[[ PROVIDED DATA open ]]

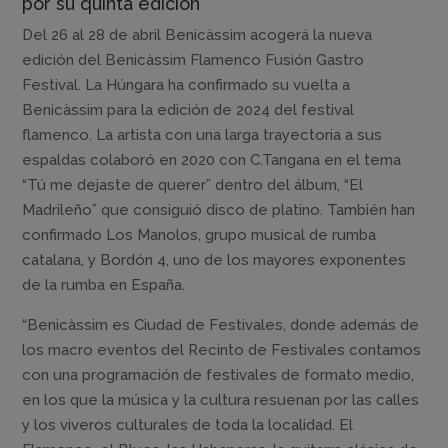
por su quinta edición
Del 26 al 28 de abril Benicàssim acogerá la nueva
edición del Benicàssim Flamenco Fusión Gastro
Festival. La Húngara ha confirmado su vuelta a
Benicàssim para la edición de 2024 del festival
flamenco. La artista con una larga trayectoria a sus
espaldas colaboró en 2020 con C.Tangana en el tema
“Tú me dejaste de querer” dentro del álbum, “El
Madrileño” que consiguió disco de platino. También han
confirmado Los Manolos, grupo musical de rumba
catalana, y Bordón 4, uno de los mayores exponentes
de la rumba en España.
“Benicàssim es Ciudad de Festivales, donde además de
los macro eventos del Recinto de Festivales contamos
con una programación de festivales de formato medio,
en los que la música y la cultura resuenan por las calles
y los viveros culturales de toda la localidad. El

[[ PROVIDED DATA closed ]]

== YOUR OBJECTIVE ==
Print exactly the lines above from the one with "espaldas colaboró en" to the one with "de la rumba en España.", including both.

== YOUR SOLUTION ==
espaldas colaboró en 2020 con C.Tangana en el tema
“Tú me dejaste de querer” dentro del álbum, “El
Madrileño” que consiguió disco de platino. También han
confirmado Los Manolos, grupo musical de rumba
catalana, y Bordón 4, uno de los mayores exponentes
de la rumba en España.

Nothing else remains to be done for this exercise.